TASK PROMPT -> Write out the data exactly, please, and omit the pictures.

--- RECORDS SHOWN Enclosed Below ---

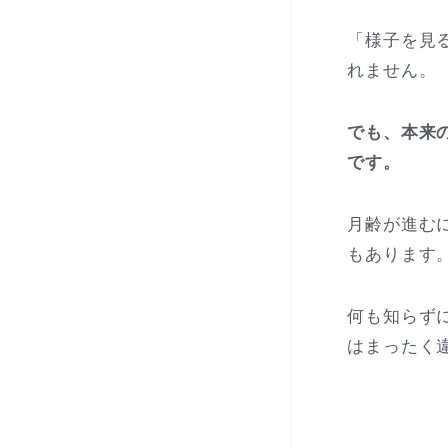
「様子を見
れません。
でも、本来
です。
月齢が進む
もあります
何も知らず
はまったく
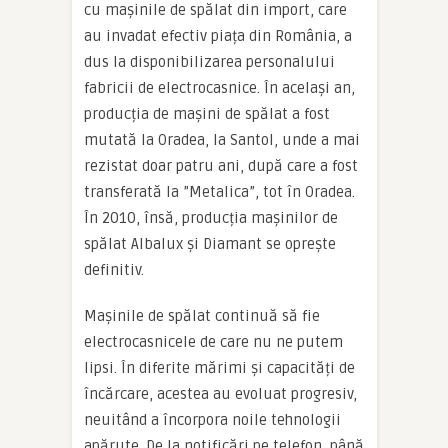
cu mașinile de spălat din import, care
au invadat efectiv piața din România, a
dus la disponibilizarea personalului
fabricii de electrocasnice. În același an,
producția de mașini de spălat a fost
mutată la Oradea, la Santol, unde a mai
rezistat doar patru ani, după care a fost
transferată la ”Metalica”, tot în Oradea.
În 2010, însă, producția mașinilor de
spălat Albalux și Diamant se oprește
definitiv.
Mașinile de spălat continuă să fie
electrocasnicele de care nu ne putem
lipsi. În diferite mărimi și capacități de
încărcare, acestea au evoluat progresiv,
neuitând a încorpora noile tehnologii
apărute. De la notificări pe telefon, până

--- End of Enclosed RECORDS SHOWN ---

ANSWER BELOW ->
「様子を見
れません。
でも、本来
です。
月齢が進む
もあります
何も知らず
はまったく
cu mașinile de spălat din import, care
au invadat efectiv piața din România, a
dus la disponibilizarea personalului
fabricii de electrocasnice. În același an,
producția de mașini de spălat a fost
mutată la Oradea, la Santol, unde a mai
rezistat doar patru ani, după care a fost
transferată la ”Metalica”, tot în Oradea.
În 2010, însă, producția mașinilor de
spălat Albalux și Diamant se oprește
definitiv.
Mașinile de spălat continuă să fie
electrocasnicele de care nu ne putem
lipsi. În diferite mărimi și capacități de
încărcare, acestea au evoluat progresiv,
neuitând a încorpora noile tehnologii
apărute. De la notificări pe telefon, până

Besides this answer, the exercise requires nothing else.